Reality: Nope. The other candidates arrived in impeccable suits, high heels and brushed hair. I bet they used an actual mirror to get ready. I panicked – but it’s the Guardian! A smackhead managed to make a habit of wandering in to shoot up in their bathrooms for goodness sake!

I calmed down somewhat to note that while the candidates were smartly dressed and reading the paper, the employees wandering in looked more like me – each casually dressed, tapping digital devices, sucking at the teat of a Pret coffee cup like a shuddering addict.

Then it hit me – Doc Martens. Boots used in the 70s by skinheads to kick minorities to death. And I was wearing them at the Guardian. They had red ribbon laces, but still.

I was done for.

The other candidates

Expectation: The group won’t, like much of the industry, be densely populated with privately educated white men. Most will be something the Daily Mail would find distasteful – female, foreign, any shade darker than khaki.

Reality: Yep. They were also intimidatingly intelligent, well-informed and articulate. Several were such great company that we spent the rest of the day gabbing in the pub.

The exercises

Expectation: We were told in the invitation email that there would be a subbing test, a writing exercise, and a group task. I hoped the group one would be a trust exercise where you catch someone falling backwards off a ledge. Then if we dropped someone and they got concussed, there’d be one less interviewee in the running.

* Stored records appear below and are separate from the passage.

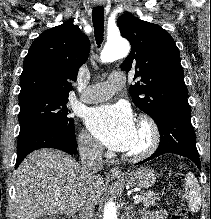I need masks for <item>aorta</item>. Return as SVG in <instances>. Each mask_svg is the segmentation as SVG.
<instances>
[{
	"label": "aorta",
	"instance_id": "obj_1",
	"mask_svg": "<svg viewBox=\"0 0 211 219\" xmlns=\"http://www.w3.org/2000/svg\"><path fill=\"white\" fill-rule=\"evenodd\" d=\"M130 52L129 43L121 38L108 41L101 53L102 62H112L116 59L125 57ZM103 219H118L116 207L113 202H109L105 206Z\"/></svg>",
	"mask_w": 211,
	"mask_h": 219
}]
</instances>
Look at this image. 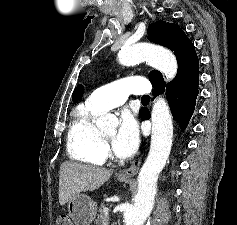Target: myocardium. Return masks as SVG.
I'll list each match as a JSON object with an SVG mask.
<instances>
[{
  "label": "myocardium",
  "instance_id": "myocardium-1",
  "mask_svg": "<svg viewBox=\"0 0 237 225\" xmlns=\"http://www.w3.org/2000/svg\"><path fill=\"white\" fill-rule=\"evenodd\" d=\"M102 139H103L104 143H105L106 146H107V144H108V140L105 138L104 135H102ZM108 154H109V149H108ZM110 155H111V154H110Z\"/></svg>",
  "mask_w": 237,
  "mask_h": 225
}]
</instances>
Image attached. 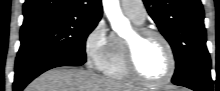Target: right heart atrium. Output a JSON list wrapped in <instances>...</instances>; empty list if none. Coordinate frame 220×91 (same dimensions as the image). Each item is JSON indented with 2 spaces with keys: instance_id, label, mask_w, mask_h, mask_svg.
Instances as JSON below:
<instances>
[{
  "instance_id": "1",
  "label": "right heart atrium",
  "mask_w": 220,
  "mask_h": 91,
  "mask_svg": "<svg viewBox=\"0 0 220 91\" xmlns=\"http://www.w3.org/2000/svg\"><path fill=\"white\" fill-rule=\"evenodd\" d=\"M113 36L108 33L104 20H100L87 34L84 53L90 68L102 71L112 54Z\"/></svg>"
}]
</instances>
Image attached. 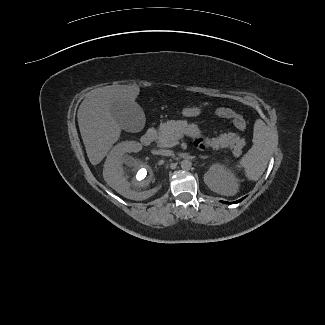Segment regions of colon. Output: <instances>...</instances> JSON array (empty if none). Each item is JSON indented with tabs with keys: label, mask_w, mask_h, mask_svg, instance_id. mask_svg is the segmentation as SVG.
<instances>
[{
	"label": "colon",
	"mask_w": 325,
	"mask_h": 325,
	"mask_svg": "<svg viewBox=\"0 0 325 325\" xmlns=\"http://www.w3.org/2000/svg\"><path fill=\"white\" fill-rule=\"evenodd\" d=\"M215 114L220 118L230 119L239 130H245L247 127L243 116L233 109L220 107L215 110Z\"/></svg>",
	"instance_id": "1"
}]
</instances>
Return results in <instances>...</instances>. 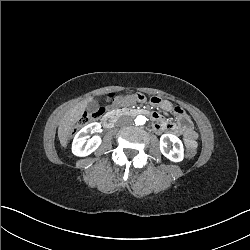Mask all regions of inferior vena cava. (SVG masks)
I'll return each instance as SVG.
<instances>
[{"label": "inferior vena cava", "mask_w": 250, "mask_h": 250, "mask_svg": "<svg viewBox=\"0 0 250 250\" xmlns=\"http://www.w3.org/2000/svg\"><path fill=\"white\" fill-rule=\"evenodd\" d=\"M124 119V117H121L119 120H118V123L121 124V120Z\"/></svg>", "instance_id": "1"}]
</instances>
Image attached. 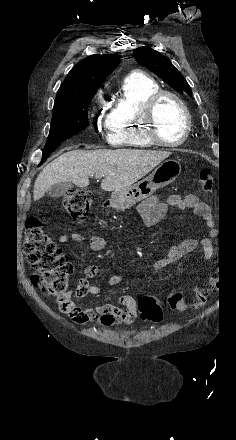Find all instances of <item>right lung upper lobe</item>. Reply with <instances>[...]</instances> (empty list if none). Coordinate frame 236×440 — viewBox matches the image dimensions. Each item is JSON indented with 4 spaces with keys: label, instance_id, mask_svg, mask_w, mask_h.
Masks as SVG:
<instances>
[{
    "label": "right lung upper lobe",
    "instance_id": "obj_1",
    "mask_svg": "<svg viewBox=\"0 0 236 440\" xmlns=\"http://www.w3.org/2000/svg\"><path fill=\"white\" fill-rule=\"evenodd\" d=\"M119 62V57L113 54H94L81 60L61 84L55 104L95 93Z\"/></svg>",
    "mask_w": 236,
    "mask_h": 440
}]
</instances>
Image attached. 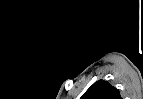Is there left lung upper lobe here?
I'll use <instances>...</instances> for the list:
<instances>
[{"label":"left lung upper lobe","instance_id":"left-lung-upper-lobe-1","mask_svg":"<svg viewBox=\"0 0 143 99\" xmlns=\"http://www.w3.org/2000/svg\"><path fill=\"white\" fill-rule=\"evenodd\" d=\"M81 99H121L120 92L108 81L98 80L81 97Z\"/></svg>","mask_w":143,"mask_h":99}]
</instances>
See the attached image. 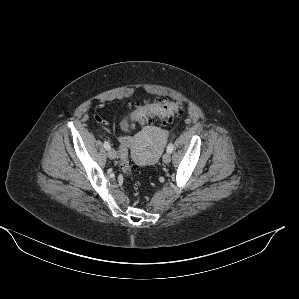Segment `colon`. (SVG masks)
<instances>
[{"label":"colon","instance_id":"1","mask_svg":"<svg viewBox=\"0 0 299 299\" xmlns=\"http://www.w3.org/2000/svg\"><path fill=\"white\" fill-rule=\"evenodd\" d=\"M183 110V105L178 102L156 99L141 105L134 114V121L141 126H145L154 120L167 123L175 116L181 114ZM120 168L125 176L131 175L132 169L128 157V149L120 153ZM135 186L138 187L139 184L136 183Z\"/></svg>","mask_w":299,"mask_h":299}]
</instances>
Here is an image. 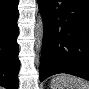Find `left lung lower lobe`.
<instances>
[{"label":"left lung lower lobe","instance_id":"left-lung-lower-lobe-1","mask_svg":"<svg viewBox=\"0 0 89 89\" xmlns=\"http://www.w3.org/2000/svg\"><path fill=\"white\" fill-rule=\"evenodd\" d=\"M43 18L40 81L68 73L89 80V0H38Z\"/></svg>","mask_w":89,"mask_h":89}]
</instances>
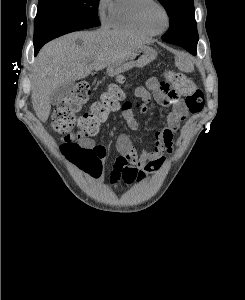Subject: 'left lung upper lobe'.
Here are the masks:
<instances>
[{
    "label": "left lung upper lobe",
    "mask_w": 245,
    "mask_h": 300,
    "mask_svg": "<svg viewBox=\"0 0 245 300\" xmlns=\"http://www.w3.org/2000/svg\"><path fill=\"white\" fill-rule=\"evenodd\" d=\"M166 9L170 27L162 40L171 44L189 40L190 47L198 42L193 0H158Z\"/></svg>",
    "instance_id": "1"
}]
</instances>
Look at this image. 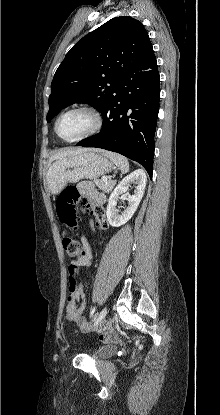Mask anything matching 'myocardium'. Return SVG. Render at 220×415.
Wrapping results in <instances>:
<instances>
[{
	"label": "myocardium",
	"mask_w": 220,
	"mask_h": 415,
	"mask_svg": "<svg viewBox=\"0 0 220 415\" xmlns=\"http://www.w3.org/2000/svg\"><path fill=\"white\" fill-rule=\"evenodd\" d=\"M77 111L89 113L92 116L93 121H94L93 126L91 127V129L89 131H87L86 133H84V134H82V135H80V136H78L74 139L61 138L58 134V131H57V126H58V123H59L60 119L68 113L77 112ZM102 127H103V118H102V115H101L100 111L92 105L82 104V105L73 106V107L63 111L55 120L54 132L57 135V137L59 139L63 140L64 142L74 143V142H78V141H81L83 139H86V138H89L91 136L96 135L98 132H100Z\"/></svg>",
	"instance_id": "obj_1"
}]
</instances>
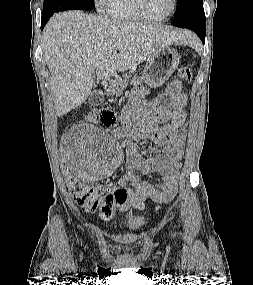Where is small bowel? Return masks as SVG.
<instances>
[{
	"instance_id": "1",
	"label": "small bowel",
	"mask_w": 253,
	"mask_h": 285,
	"mask_svg": "<svg viewBox=\"0 0 253 285\" xmlns=\"http://www.w3.org/2000/svg\"><path fill=\"white\" fill-rule=\"evenodd\" d=\"M147 92V87L143 86L134 89L122 117L117 109H100L102 117L99 121L103 122V126H120L121 118V127L113 132L126 148L127 173L116 185L128 189V200L121 205V209H142L148 200L167 203L174 198L180 182L179 169L187 121L183 108L188 97L177 80L169 83L165 92L152 101L142 99ZM142 139L154 143L148 154L138 149L137 143ZM136 172L143 175L159 173L162 181L153 183Z\"/></svg>"
}]
</instances>
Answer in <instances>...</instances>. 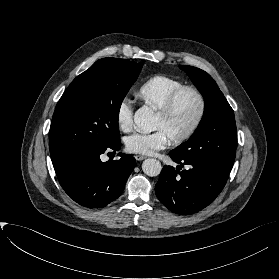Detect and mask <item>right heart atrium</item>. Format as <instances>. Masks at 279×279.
Instances as JSON below:
<instances>
[{"label":"right heart atrium","instance_id":"d8ad5b80","mask_svg":"<svg viewBox=\"0 0 279 279\" xmlns=\"http://www.w3.org/2000/svg\"><path fill=\"white\" fill-rule=\"evenodd\" d=\"M133 105L128 99H123L116 109V123L120 130L127 132L133 126Z\"/></svg>","mask_w":279,"mask_h":279}]
</instances>
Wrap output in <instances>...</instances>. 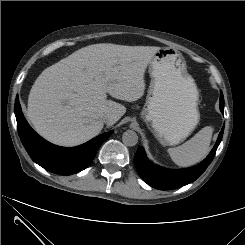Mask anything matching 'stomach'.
<instances>
[{
  "label": "stomach",
  "instance_id": "1",
  "mask_svg": "<svg viewBox=\"0 0 245 245\" xmlns=\"http://www.w3.org/2000/svg\"><path fill=\"white\" fill-rule=\"evenodd\" d=\"M149 74L151 82L141 117L163 145H177L199 123L197 86L183 55L169 47L155 53Z\"/></svg>",
  "mask_w": 245,
  "mask_h": 245
}]
</instances>
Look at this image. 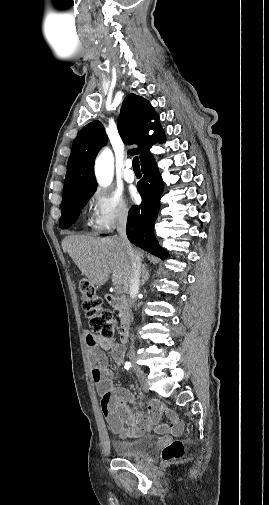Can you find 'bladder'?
Instances as JSON below:
<instances>
[{
  "label": "bladder",
  "instance_id": "obj_1",
  "mask_svg": "<svg viewBox=\"0 0 269 505\" xmlns=\"http://www.w3.org/2000/svg\"><path fill=\"white\" fill-rule=\"evenodd\" d=\"M154 443L155 438L146 435L133 441H113L112 446L119 457L136 458L150 450Z\"/></svg>",
  "mask_w": 269,
  "mask_h": 505
}]
</instances>
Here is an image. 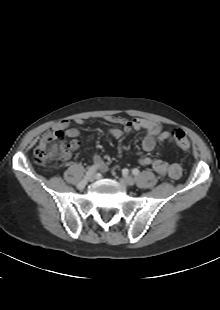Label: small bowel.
Segmentation results:
<instances>
[{"mask_svg": "<svg viewBox=\"0 0 220 310\" xmlns=\"http://www.w3.org/2000/svg\"><path fill=\"white\" fill-rule=\"evenodd\" d=\"M104 119L108 122L121 126L112 127L110 129V133L115 139L121 138L127 132L142 130L144 132V136L141 145L142 149L146 152L154 150L159 143L173 141L171 132L168 129H165L162 124L152 120L143 118L127 119L120 116H106ZM75 122L82 125L84 120L78 118ZM55 129L62 130L64 132V136L71 139L68 144V154L65 156L68 158L69 155L76 151L79 147V141L77 138L80 135V131L75 127H71L68 120L58 122L55 125ZM93 160L95 165L100 170H107V166L99 154H95ZM139 163L142 166H151L157 174L161 176H168L174 180L179 179L182 174L181 166L178 163L166 162L159 158L144 156L139 159Z\"/></svg>", "mask_w": 220, "mask_h": 310, "instance_id": "1", "label": "small bowel"}]
</instances>
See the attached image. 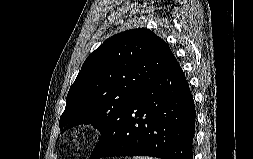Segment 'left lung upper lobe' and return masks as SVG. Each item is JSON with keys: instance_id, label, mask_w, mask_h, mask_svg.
I'll list each match as a JSON object with an SVG mask.
<instances>
[{"instance_id": "left-lung-upper-lobe-1", "label": "left lung upper lobe", "mask_w": 253, "mask_h": 159, "mask_svg": "<svg viewBox=\"0 0 253 159\" xmlns=\"http://www.w3.org/2000/svg\"><path fill=\"white\" fill-rule=\"evenodd\" d=\"M174 58L169 46L148 29L128 30L108 38L88 56L70 87L60 129L92 124L101 132L100 141L108 137L124 108Z\"/></svg>"}]
</instances>
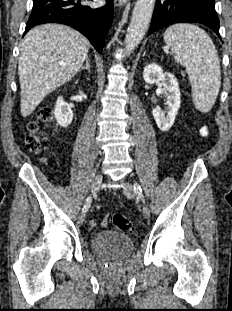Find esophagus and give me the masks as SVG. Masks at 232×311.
<instances>
[{"label":"esophagus","instance_id":"34e87169","mask_svg":"<svg viewBox=\"0 0 232 311\" xmlns=\"http://www.w3.org/2000/svg\"><path fill=\"white\" fill-rule=\"evenodd\" d=\"M128 0H114V3L117 7H122L127 3Z\"/></svg>","mask_w":232,"mask_h":311}]
</instances>
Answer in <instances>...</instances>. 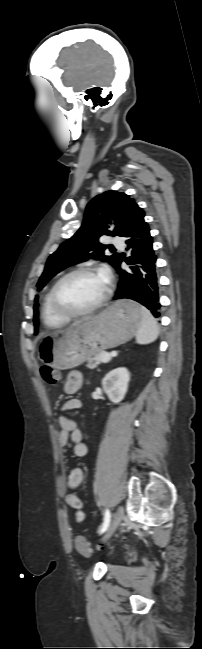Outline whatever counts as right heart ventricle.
<instances>
[{
	"label": "right heart ventricle",
	"mask_w": 202,
	"mask_h": 649,
	"mask_svg": "<svg viewBox=\"0 0 202 649\" xmlns=\"http://www.w3.org/2000/svg\"><path fill=\"white\" fill-rule=\"evenodd\" d=\"M52 287H49L44 294L42 305H41V316L43 323L49 328H58L65 325L69 318L62 316L56 312L51 302V290Z\"/></svg>",
	"instance_id": "1"
}]
</instances>
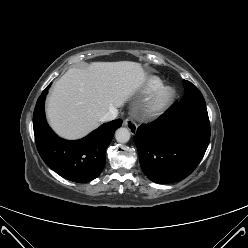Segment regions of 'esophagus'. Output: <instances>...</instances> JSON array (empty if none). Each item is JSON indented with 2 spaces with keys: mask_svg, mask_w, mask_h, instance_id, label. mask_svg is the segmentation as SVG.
Instances as JSON below:
<instances>
[{
  "mask_svg": "<svg viewBox=\"0 0 248 248\" xmlns=\"http://www.w3.org/2000/svg\"><path fill=\"white\" fill-rule=\"evenodd\" d=\"M124 126L127 127L129 129V131L132 133V134H135L136 131H137V124L136 122L131 118V117H128L124 120Z\"/></svg>",
  "mask_w": 248,
  "mask_h": 248,
  "instance_id": "esophagus-1",
  "label": "esophagus"
}]
</instances>
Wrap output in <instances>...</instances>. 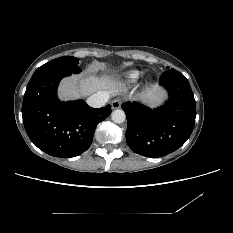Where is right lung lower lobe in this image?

Reality: The group exercise had an extremely low concussion risk. We sat in a semi-circle and discussed how to digitally present three news stories. The editorial team perched themselves in a line and took reams of notes, as if observing the contents of an aquarium. It was all I could do not to make a fish face and forget everything after three seconds.

One candidate suggested the way to digitally feature news of the 50 Shades of Grey casting was to have the general public upload their own speculative audition tapes. I heard myself say, “That might be quite frightening.”

I’m sure one of them wrote, “The one who waltzed in from France wearing racist boots fears non-traditional sex. NGM (not Guardian material).”

The subbing test was as expected: we had to sub an article full of spelling, punctuation and grammar errors – ridiculously full of them. In fact it was so bad I didn’t even bother subbing it, I just wrote in block capitals at the end, “THIS IS APPALLING. SEE ME.”

The next stage

Expectation: They told us they were going to have a “wash-up session” in which they’d “discuss the candidates” (a nice way of saying “exterminate 23 from the list”). The remaining 12 will have an hour-long interview with Alan Rusbridger.

I’m sure they’ll let us know on Tuesday afternoon, as they promised. They know we’re terrified of either outcome – a nerve-crunching 60 minutes trying to impress Alan Rusbridger, or yet another soul-dampening rejection.

They’ll definitely get a move on, so as not to leave us dangling like hogs over a spit roast yet to be lit.

Reality: Nope. Still haven’t heard. The suspense burns. My heart does an elaborate break-dance every time I hear an email ping, and my smackhead-in-the-toilets routine hasn’t made me as privy to the right gossip as you’d think.

If they find out my little bag of heroin is actually nutmeg, I’m finished.